For this brief post to be of any value to you, I must mention Don Clarke, who teaches at Harvard. He's written a brief article, entitled "The Enforcement of United States Court Judgments in China: A Research Note," and even if you are not an attorney, it is worth your time. Don says, in essence, that Chinese courts do not recognize and haven't enforced an American judgment.
My point in recommending you read Professor Clarke's article is this: here lies an important lesson for American companies who do business with China. Don't expect you can take an American judgment against a Chinese company to China and sue upon it.

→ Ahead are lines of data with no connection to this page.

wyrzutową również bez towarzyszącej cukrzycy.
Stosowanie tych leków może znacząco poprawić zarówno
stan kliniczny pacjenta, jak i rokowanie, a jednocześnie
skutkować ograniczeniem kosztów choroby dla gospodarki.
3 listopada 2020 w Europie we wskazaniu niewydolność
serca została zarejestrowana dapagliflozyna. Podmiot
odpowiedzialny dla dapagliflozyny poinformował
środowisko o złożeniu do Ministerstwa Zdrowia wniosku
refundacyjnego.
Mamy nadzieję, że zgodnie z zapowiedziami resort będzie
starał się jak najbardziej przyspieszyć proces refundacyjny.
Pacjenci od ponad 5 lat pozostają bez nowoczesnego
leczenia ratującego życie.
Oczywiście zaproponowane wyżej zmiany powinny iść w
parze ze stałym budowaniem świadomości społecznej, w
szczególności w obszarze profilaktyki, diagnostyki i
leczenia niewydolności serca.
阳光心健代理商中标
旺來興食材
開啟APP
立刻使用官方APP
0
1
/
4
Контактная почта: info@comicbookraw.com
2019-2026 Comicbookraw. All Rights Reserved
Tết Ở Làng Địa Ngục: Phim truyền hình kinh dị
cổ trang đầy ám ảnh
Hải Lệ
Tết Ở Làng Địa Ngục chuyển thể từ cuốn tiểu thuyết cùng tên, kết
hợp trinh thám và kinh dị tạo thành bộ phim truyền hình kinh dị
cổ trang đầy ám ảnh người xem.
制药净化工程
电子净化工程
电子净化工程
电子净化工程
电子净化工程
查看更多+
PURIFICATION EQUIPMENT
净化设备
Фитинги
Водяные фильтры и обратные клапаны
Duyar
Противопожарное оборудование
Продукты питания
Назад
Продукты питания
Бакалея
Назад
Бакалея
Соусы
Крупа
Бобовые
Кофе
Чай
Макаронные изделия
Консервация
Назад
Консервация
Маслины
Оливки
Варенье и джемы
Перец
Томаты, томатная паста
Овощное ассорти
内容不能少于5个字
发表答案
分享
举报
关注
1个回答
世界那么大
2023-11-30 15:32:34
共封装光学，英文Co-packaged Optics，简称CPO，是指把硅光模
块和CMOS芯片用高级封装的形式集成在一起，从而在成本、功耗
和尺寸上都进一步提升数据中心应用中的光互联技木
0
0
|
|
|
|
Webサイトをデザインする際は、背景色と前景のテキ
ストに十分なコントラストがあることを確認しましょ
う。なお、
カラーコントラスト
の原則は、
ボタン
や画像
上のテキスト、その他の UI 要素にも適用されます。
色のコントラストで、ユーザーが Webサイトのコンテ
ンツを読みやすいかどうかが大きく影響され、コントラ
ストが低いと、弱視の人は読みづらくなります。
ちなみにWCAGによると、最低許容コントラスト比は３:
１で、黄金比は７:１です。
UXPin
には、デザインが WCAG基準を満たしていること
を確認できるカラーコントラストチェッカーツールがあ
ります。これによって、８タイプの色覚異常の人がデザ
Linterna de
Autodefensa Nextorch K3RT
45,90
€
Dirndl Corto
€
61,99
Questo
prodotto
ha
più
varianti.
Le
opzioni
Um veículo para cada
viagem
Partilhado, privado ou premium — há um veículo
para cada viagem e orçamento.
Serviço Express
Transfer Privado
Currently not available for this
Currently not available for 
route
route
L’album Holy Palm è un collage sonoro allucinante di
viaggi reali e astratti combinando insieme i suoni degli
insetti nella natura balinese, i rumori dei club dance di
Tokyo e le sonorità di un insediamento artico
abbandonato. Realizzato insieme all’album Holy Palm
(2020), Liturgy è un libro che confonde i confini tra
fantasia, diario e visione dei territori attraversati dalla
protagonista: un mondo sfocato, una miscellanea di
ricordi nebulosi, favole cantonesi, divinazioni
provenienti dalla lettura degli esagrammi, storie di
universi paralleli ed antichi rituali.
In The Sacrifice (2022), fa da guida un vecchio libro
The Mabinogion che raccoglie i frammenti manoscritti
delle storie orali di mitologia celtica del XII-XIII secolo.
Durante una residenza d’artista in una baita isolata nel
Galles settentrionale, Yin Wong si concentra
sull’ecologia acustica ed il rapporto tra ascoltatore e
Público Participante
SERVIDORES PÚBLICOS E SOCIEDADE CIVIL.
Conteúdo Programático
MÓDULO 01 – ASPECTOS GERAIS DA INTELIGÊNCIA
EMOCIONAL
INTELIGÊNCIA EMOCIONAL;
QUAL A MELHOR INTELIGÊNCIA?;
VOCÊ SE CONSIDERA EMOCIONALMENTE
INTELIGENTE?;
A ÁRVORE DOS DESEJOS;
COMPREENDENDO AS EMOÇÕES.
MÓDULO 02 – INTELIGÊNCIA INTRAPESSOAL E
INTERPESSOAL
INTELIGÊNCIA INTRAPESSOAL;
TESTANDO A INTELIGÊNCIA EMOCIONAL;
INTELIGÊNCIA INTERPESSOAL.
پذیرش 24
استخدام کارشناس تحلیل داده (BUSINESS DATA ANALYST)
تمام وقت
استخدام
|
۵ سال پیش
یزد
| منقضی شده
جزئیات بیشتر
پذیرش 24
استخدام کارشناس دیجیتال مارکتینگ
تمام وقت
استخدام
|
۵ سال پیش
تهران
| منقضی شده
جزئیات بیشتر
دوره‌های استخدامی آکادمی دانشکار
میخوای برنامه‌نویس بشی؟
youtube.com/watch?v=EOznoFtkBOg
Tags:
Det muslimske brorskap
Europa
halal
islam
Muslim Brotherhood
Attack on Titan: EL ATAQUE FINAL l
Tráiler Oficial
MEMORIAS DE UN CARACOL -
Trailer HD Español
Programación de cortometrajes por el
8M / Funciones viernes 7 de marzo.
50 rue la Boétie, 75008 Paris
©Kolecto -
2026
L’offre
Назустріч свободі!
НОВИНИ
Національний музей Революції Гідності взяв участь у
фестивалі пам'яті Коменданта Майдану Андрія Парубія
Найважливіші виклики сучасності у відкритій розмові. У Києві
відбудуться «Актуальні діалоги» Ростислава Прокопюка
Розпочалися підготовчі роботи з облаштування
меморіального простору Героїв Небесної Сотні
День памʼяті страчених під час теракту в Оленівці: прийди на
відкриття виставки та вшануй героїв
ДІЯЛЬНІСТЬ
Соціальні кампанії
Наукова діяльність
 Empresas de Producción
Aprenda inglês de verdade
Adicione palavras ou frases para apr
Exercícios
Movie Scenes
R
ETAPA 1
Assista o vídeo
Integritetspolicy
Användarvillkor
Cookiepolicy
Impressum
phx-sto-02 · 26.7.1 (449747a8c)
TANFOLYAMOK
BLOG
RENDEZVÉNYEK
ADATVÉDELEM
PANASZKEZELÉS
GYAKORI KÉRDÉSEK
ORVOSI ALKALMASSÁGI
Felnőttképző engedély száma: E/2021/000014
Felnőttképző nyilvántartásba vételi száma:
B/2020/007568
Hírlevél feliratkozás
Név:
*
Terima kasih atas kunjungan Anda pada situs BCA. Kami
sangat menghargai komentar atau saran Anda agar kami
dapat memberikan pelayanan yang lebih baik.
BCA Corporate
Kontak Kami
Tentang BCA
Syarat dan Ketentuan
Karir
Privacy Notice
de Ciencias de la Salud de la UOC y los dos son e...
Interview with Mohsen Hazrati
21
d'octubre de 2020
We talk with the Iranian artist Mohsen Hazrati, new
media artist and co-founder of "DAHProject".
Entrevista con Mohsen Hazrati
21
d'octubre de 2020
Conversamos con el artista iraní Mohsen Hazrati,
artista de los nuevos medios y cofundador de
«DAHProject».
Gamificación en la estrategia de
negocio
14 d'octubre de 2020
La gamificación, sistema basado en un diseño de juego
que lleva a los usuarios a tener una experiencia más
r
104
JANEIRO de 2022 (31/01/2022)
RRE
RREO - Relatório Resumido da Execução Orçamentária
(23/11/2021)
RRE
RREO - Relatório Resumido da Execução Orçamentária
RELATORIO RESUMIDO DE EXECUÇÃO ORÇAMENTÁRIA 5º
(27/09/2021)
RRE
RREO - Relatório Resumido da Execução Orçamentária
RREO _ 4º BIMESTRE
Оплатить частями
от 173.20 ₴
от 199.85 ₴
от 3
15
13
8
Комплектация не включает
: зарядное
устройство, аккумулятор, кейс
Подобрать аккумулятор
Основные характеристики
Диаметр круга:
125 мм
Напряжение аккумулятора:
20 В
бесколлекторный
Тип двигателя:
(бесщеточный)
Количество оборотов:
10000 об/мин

Your American judgment will not be recognized. Your more likely remedy would exist when the Chinese company has established sufficient presence in the U.S., such that you can sue the company in an American court. But unless that Chinese company has assets in the U.S. upon which you can levy, you are unlikely to recover very much at all.
What implications does this have, exactly? For importers, for example, the Golden Rule is to guard your money carefully -- before you even enter into a transaction with a Chinese exporter. Do not pay up front and then expect to receive product. You may not receive it once the money has left your hands. You will simply have no recourse.
The wise prefer to spend the extra fee to open a letter of credit, payable upon your acceptance of the product, rather than resort to prayer. Now prayer is a good thing, but its efficiency in trade is yet to be proven. Who wouldn't spend the extra? Many inexperienced traders. Perhaps you. Especially if you are new to importing -- and some I've spoken with are sourcing via the internet without even visiting the physical location of your provider -- you should never blindly pay cash up front. [If you haven't visited your supplier, you are neglecting essential due diligence.] But even if you have longstanding relationships with your suppliers, I would not recommend anything but L/C based transactions, except in the rarest circumstances (emergency circumstances where a mold needs to be opened immediately, etc.). Continue to pray, by all means, but, with some recourse in your own country, you won't need to pray so very urgently.
More on the practical aspects of Don's article in upcoming posts.
Comments
I disagree with this post.
A letter of credit is little guarantee against quality problems for many types of product. You are making an assumption here - that alll quality problems can be solve simply looking at the product.
Posted by: ToH
at July 17, 2007 10:24 AM
I think I see what you are getting at, but that's not my assumption. In fact, I didn't have post-transaction quality issues in mind. A letter of credit makes it more likely that you will get something for your money, instead of seeing it disappear down the rabbit hole. Incredibly, sourcing via the internet, people send cash to China for product without having even visited the factory. Does the factory even exist?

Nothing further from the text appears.